Hay además otro motivo que contribuye a dar importancia a la recomendación anterior. La historia del pensamiento científico y la experiencia actual de los países que más se destacan al respecto indican con claridad que los buenos resultados en investigación no se improvisan. La ciencia y la tecnología requieren para su desarrollo -es obvio- de un poderoso caudal de creatividad. Pero la creatividad no resulta fructífera si no puede insertarse en una tradición vigorosa, capaz de ir acotando y definiendo problemas, revisando experiencias pasadas, proponiendo nuevos derroteros para una labor que nunca se emprende ab initio, como si se desechara todo el pensamiento anterior. En esta especie de marco que brinda lo que podríamos llamar, con Kuhn, la "ciencia normal", los docentes poseen un papel que resulta decisivo. A ellos les cabe la tarea de ir fijando límites temáticos y criterios de exigencia mínima, así como una labor lenta y constructiva de revisión y actualización de lo que, en cada momento, se va acumulando en diversas especialidades.
Es en la continuada labor académica donde se puede lograr que el estudiante comience el estudio de la metodología procediendo a revisar, de partida, un conjunto de realizaciones paradigmáticas. Donde se propongan no sólo ejemplos sino también áreas concretas de trabajo sobre las cuales, poco a poco, se vayan desarrollando diversas actividades de investigación. Y en este sentido conviene, ante todo, proceder gradualmente analizar con los cursantes diversos instrumentos y técnicas, recoger y procesar datos, en fin, comenzar por ejercitarlos en las tareas que normalmente ejecutan los ayudantes de investigación.
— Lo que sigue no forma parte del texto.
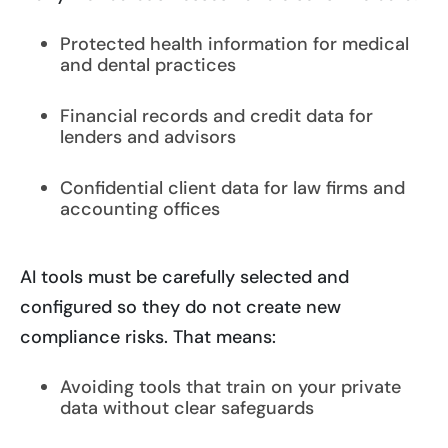
Protected health information for medical
and dental practices
Financial records and credit data for
lenders and advisors
Confidential client data for law firms and
accounting offices
AI tools must be carefully selected and
configured so they do not create new
compliance risks. That means:
Avoiding tools that train on your private
data without clear safeguards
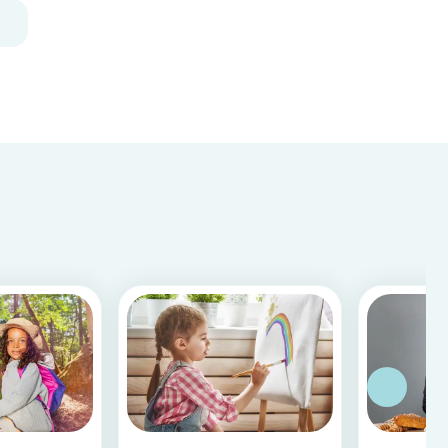
and fun, and can be done using simple items
found around the house.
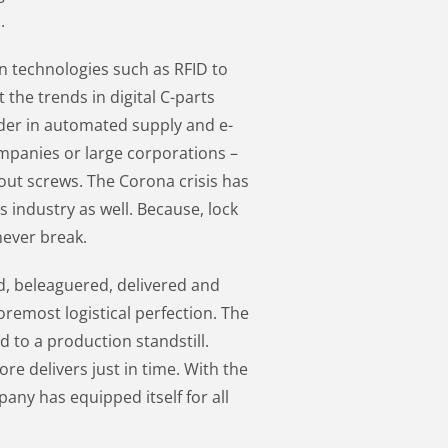
.
 technologies such as RFID to
 the trends in digital C-parts
der in automated supply and e-
panies or large corporations –
bout screws. The Corona crisis has
is industry as well. Because, lock
never break.
d, beleaguered, delivered and
foremost logistical perfection. The
ad to a production standstill.
re delivers just in time. With the
pany has equipped itself for all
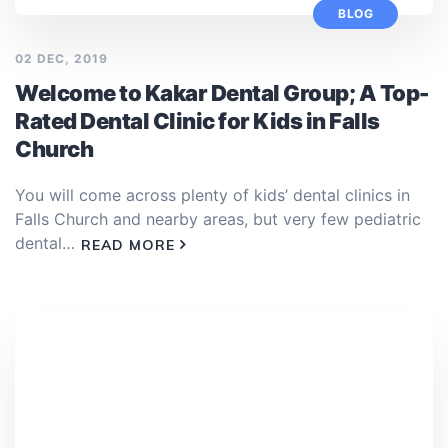
BLOG
02 DEC, 2019
Welcome to Kakar Dental Group; A Top-
Rated Dental Clinic for Kids in Falls
Church
You will come across plenty of kids’ dental clinics in
Falls Church and nearby areas, but very few pediatric
dental…
READ MORE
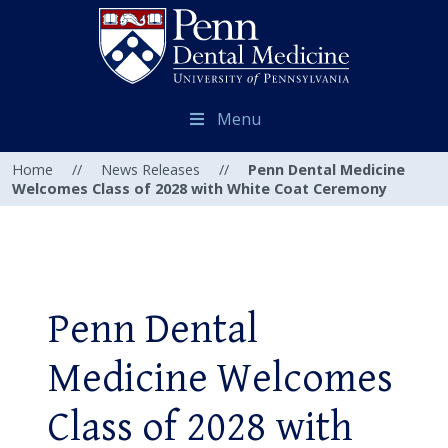
Menu
Home
//
News Releases
//
Penn Dental Medicine
Welcomes Class of 2028 with White Coat Ceremony
Penn Dental
Medicine Welcomes
Class of 2028 with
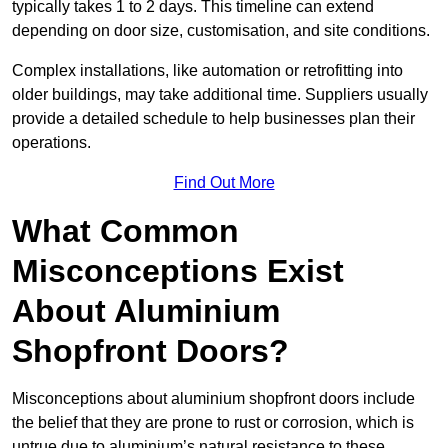
typically takes 1 to 2 days. This timeline can extend
depending on door size, customisation, and site conditions.
Complex installations, like automation or retrofitting into
older buildings, may take additional time. Suppliers usually
provide a detailed schedule to help businesses plan their
operations.
Find Out More
What Common
Misconceptions Exist
About Aluminium
Shopfront Doors?
Misconceptions about aluminium shopfront doors include
the belief that they are prone to rust or corrosion, which is
untrue due to aluminium’s natural resistance to these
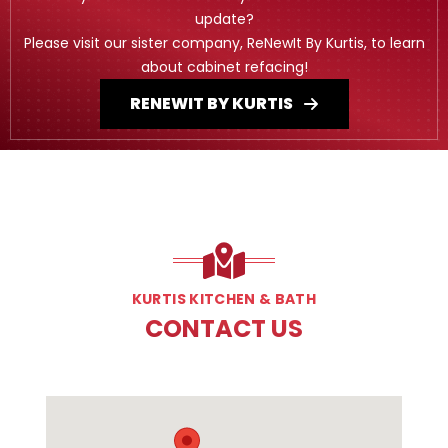
update?
Please visit our sister company, ReNewIt By Kurtis, to learn
about cabinet refacing!
RENEWIT BY KURTIS
KURTIS KITCHEN & BATH
CONTACT US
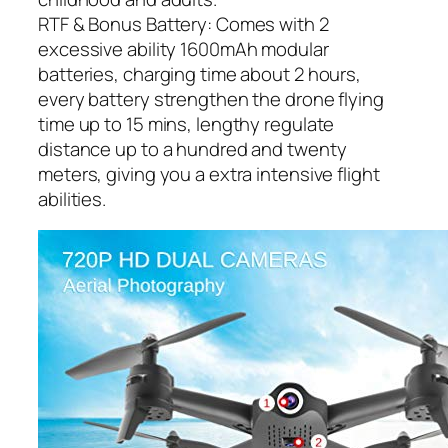
RTF & Bonus Battery: Comes with 2
excessive ability 1600mAh modular
batteries, charging time about 2 hours,
every battery strengthen the drone flying
time up to 15 mins, lengthy regulate
distance up to a hundred and twenty
meters, giving you a extra intensive flight
abilities.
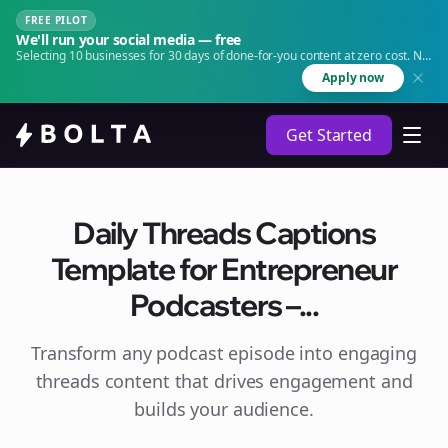
FREE PILOT
We'll run your social media — free
Selecting 10 businesses for 30 days of done-for-you content at zero cost. No
agency. No retainer.
Apply now
Get Started
Daily Threads Captions
Template for Entrepreneur
Podcasters –...
Transform any podcast episode into engaging
threads
content that drives engagement and
builds your audience.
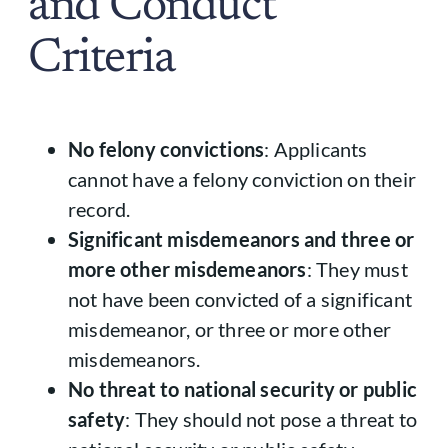
and Conduct
Criteria
No felony convictions
: Applicants
cannot have a felony conviction on their
record.
Significant misdemeanors and three or
more other misdemeanors
: They must
not have been convicted of a significant
misdemeanor, or three or more other
misdemeanors.
No threat to national security or public
safety
: They should not pose a threat to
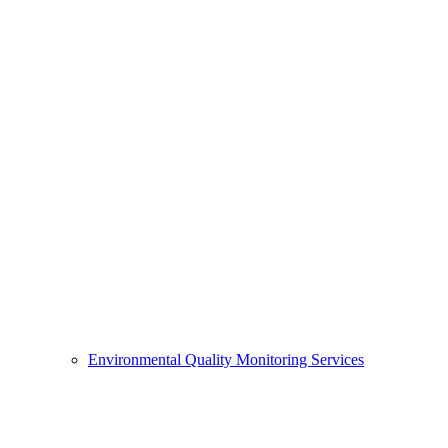
Environmental Quality Monitoring Services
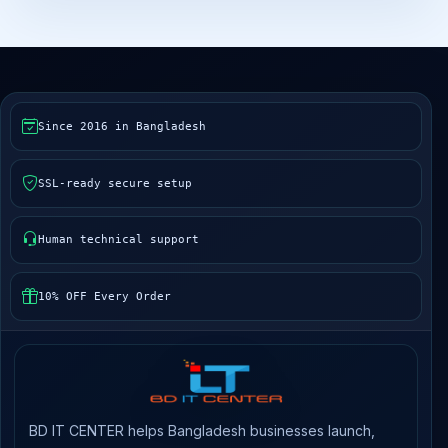
Since 2016 in Bangladesh
SSL-ready secure setup
Human technical support
10% OFF Every Order
BD IT CENTER helps Bangladesh businesses launch,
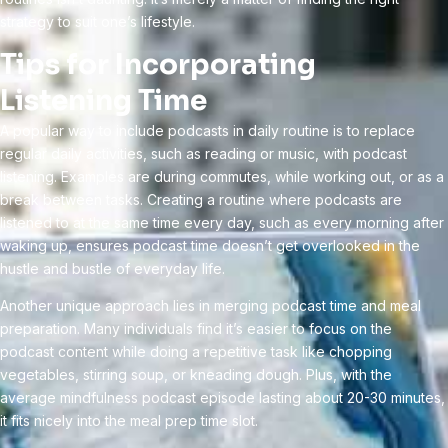
strategy to suit one’s lifestyle.
Tips for Incorporating
Listening Time
A popular way to include podcasts in daily routine is to replace
regular daily activities, such as reading or music, with podcast
listening. Examples are during commutes, while working out, or as a
break between tasks. Creating a routine where podcasts are
listened to at the same time every day, such as every morning after
waking up, ensures podcast time doesn’t get overlooked in the
hustle and bustle of everyday life.
Another unique approach lies in merging podcast time and meal
preparation. Many individuals find it’s easier to focus on the
podcast content while doing a repetitive task like chopping
vegetables, stirring soup, or kneading dough. Plus, with the
average mindfulness podcast episode lasting about 20-30 minutes,
it fits nicely into the meal prep time slot.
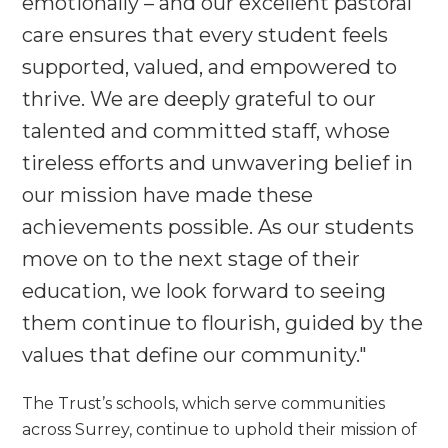
emotionally – and our excellent pastoral
care ensures that every student feels
supported, valued, and empowered to
thrive. We are deeply grateful to our
talented and committed staff, whose
tireless efforts and unwavering belief in
our mission have made these
achievements possible. As our students
move on to the next stage of their
education, we look forward to seeing
them continue to flourish, guided by the
values that define our community."
The Trust’s schools, which serve communities
across Surrey, continue to uphold their mission of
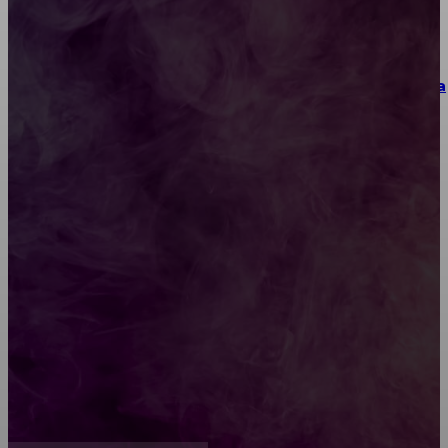
Как выбрать место для проведения корпоратива
или юбилея за городом
Diptyque: путеводитель по лучшим женским
ароматам для ценителей прекрасного
Обязательный медосмотр в школу: закон и
ответственность родителей
Как открыть счет для бизнеса онлайн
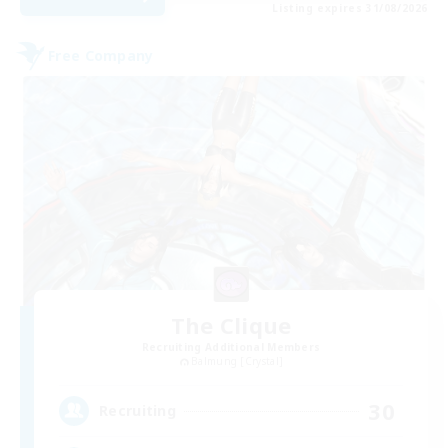
Listing expires 31/08/2026
Free Company
The Clique
Recruiting Additional Members
Balmung [Crystal]
30
Recruiting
Es en cambio contraproducente -y la experiencia así lo indica con claridad- tratar de sumergir a un grupo de estudiantes de pregrado en sutiles discusiones epistemológicas o forzarlos a preparar proyectos de investigación que difícilmente estén en condiciones siquiera de comprender. Con estos métodos de trabajo tan poco pedagógicos se obtienen, por lo general, resultados deplorables: el estudiante aprende la metodología memorizando definiciones y copiando lo que dicen los manuales, los proyectos elaborados carecen por completo de rigor, la epistemología se vuelve un absurdo catálogo de supuestos paradigmas que sólo sirve, a la postre, para complicar lo que ya de suyo es bastante complejo.
Por eso, para concluir, sólo nos cabe repetir lo que ya hemos dicho en ocasiones anteriores: sólo investigando se aprende a investigar, sólo en la práctica se comprende el verdadero sentido de los supuestos preceptos metodológicos y se alcanza a captar la rica variedad de casos que se presentan al investigador real. Creemos que, teniendo en cuenta estas reflexiones, es posible desarrollar una docencia más ágil y más fecunda, que ayude a nuestros estudiantes a producir los nuevos conocimientos que tan urgentemente se necesitan.